All lines before the one containing "2011年 (894, 684)", plus that line itself, are to be printed exactly as they appear below.

START LISTED ENTRIES

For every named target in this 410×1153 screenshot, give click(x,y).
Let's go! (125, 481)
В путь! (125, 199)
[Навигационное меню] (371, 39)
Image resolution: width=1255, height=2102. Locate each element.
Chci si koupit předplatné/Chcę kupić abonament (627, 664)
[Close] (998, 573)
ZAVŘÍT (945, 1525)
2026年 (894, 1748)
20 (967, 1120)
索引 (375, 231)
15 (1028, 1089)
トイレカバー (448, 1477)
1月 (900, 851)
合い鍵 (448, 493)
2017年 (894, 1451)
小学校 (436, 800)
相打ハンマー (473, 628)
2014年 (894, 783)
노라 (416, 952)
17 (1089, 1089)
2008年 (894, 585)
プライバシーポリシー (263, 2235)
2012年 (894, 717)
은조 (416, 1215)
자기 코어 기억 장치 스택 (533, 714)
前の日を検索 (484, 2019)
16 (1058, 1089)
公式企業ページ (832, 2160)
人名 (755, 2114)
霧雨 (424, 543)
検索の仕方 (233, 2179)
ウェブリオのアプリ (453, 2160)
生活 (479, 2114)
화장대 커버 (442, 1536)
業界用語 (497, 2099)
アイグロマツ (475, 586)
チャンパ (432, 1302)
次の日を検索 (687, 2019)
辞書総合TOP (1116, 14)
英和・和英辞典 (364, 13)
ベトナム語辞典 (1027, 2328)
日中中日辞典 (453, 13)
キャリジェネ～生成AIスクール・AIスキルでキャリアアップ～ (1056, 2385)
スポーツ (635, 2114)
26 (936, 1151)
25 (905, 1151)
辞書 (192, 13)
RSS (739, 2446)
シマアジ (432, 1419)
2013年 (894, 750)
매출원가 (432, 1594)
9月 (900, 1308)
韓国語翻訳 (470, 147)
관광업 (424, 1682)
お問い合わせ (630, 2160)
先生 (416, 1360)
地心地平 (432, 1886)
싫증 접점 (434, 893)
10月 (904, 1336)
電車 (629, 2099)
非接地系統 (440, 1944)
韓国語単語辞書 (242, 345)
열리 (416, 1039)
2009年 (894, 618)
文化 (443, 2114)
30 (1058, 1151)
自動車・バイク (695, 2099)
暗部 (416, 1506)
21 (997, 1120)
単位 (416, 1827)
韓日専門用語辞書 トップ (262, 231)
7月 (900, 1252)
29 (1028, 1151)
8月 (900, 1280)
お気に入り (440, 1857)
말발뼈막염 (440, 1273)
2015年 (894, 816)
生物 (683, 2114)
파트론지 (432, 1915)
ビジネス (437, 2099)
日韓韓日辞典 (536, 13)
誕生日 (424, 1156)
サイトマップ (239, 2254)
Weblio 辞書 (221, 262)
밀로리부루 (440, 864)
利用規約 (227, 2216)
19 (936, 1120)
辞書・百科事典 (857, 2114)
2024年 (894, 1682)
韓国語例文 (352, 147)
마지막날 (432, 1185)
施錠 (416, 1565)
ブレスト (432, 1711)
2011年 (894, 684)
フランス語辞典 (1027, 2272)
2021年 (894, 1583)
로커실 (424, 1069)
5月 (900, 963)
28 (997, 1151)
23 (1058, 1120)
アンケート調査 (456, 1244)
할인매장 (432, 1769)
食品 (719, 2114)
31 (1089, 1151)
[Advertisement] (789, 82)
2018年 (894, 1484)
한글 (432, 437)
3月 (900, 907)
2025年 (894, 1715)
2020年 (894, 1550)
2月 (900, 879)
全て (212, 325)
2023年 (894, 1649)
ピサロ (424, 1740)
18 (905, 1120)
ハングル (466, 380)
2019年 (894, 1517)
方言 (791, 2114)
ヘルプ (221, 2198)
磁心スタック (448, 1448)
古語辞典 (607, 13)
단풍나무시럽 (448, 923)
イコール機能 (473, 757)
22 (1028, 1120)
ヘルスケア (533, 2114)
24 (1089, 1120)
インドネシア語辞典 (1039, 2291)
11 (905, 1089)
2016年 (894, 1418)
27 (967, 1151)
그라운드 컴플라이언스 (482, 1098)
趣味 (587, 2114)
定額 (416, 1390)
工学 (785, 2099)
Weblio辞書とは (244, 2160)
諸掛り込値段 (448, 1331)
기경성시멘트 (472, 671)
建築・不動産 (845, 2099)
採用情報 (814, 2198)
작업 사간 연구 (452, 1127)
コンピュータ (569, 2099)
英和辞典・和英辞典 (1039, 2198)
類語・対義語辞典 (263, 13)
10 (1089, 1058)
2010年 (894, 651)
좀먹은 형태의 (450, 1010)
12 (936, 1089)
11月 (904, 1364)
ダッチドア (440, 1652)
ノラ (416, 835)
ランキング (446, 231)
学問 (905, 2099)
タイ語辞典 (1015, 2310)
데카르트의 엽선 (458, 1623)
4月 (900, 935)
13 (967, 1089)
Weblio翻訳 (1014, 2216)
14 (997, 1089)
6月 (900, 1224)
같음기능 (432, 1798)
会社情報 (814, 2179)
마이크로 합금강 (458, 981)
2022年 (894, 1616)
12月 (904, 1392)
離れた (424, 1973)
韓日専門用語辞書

END LISTED ENTRIES

▶ **ANSWER SPACE**:
For every named target in this 410×1153 screenshot, give click(x,y).
Let's go! (125, 481)
В путь! (125, 199)
[Навигационное меню] (371, 39)
Image resolution: width=1255, height=2102. Locate each element.
Chci si koupit předplatné/Chcę kupić abonament (627, 664)
[Close] (998, 573)
ZAVŘÍT (945, 1525)
2026年 (894, 1748)
20 (967, 1120)
索引 (375, 231)
15 (1028, 1089)
トイレカバー (448, 1477)
1月 (900, 851)
合い鍵 (448, 493)
2017年 (894, 1451)
小学校 (436, 800)
相打ハンマー (473, 628)
2014年 (894, 783)
노라 (416, 952)
17 (1089, 1089)
2008年 (894, 585)
プライバシーポリシー (263, 2235)
2012年 (894, 717)
은조 (416, 1215)
자기 코어 기억 장치 스택 (533, 714)
前の日を検索 (484, 2019)
16 (1058, 1089)
公式企業ページ (832, 2160)
人名 (755, 2114)
霧雨 (424, 543)
検索の仕方 (233, 2179)
ウェブリオのアプリ (453, 2160)
生活 (479, 2114)
화장대 커버 (442, 1536)
業界用語 (497, 2099)
アイグロマツ (475, 586)
チャンパ (432, 1302)
次の日を検索 (687, 2019)
辞書総合TOP (1116, 14)
英和・和英辞典 (364, 13)
ベトナム語辞典 (1027, 2328)
日中中日辞典 (453, 13)
キャリジェネ～生成AIスクール・AIスキルでキャリアアップ～ (1056, 2385)
スポーツ (635, 2114)
26 (936, 1151)
25 (905, 1151)
辞書 (192, 13)
RSS (739, 2446)
シマアジ (432, 1419)
2013年 (894, 750)
매출원가 (432, 1594)
9月 (900, 1308)
韓国語翻訳 (470, 147)
관광업 (424, 1682)
お問い合わせ (630, 2160)
先生 (416, 1360)
地心地平 (432, 1886)
싫증 접점 (434, 893)
10月 (904, 1336)
電車 (629, 2099)
非接地系統 (440, 1944)
韓国語単語辞書 (242, 345)
열리 (416, 1039)
2009年 (894, 618)
文化 (443, 2114)
30 (1058, 1151)
自動車・バイク (695, 2099)
暗部 (416, 1506)
21 (997, 1120)
単位 (416, 1827)
韓日専門用語辞書 トップ (262, 231)
7月 (900, 1252)
29 (1028, 1151)
8月 (900, 1280)
お気に入り (440, 1857)
말발뼈막염 (440, 1273)
2015年 (894, 816)
生物 (683, 2114)
파트론지 (432, 1915)
ビジネス (437, 2099)
日韓韓日辞典 (536, 13)
誕生日 (424, 1156)
サイトマップ (239, 2254)
Weblio 辞書 (221, 262)
밀로리부루 (440, 864)
利用規約 (227, 2216)
19 (936, 1120)
辞書・百科事典 (857, 2114)
2024年 (894, 1682)
韓国語例文 (352, 147)
마지막날 (432, 1185)
施錠 (416, 1565)
ブレスト (432, 1711)
2011年 (894, 684)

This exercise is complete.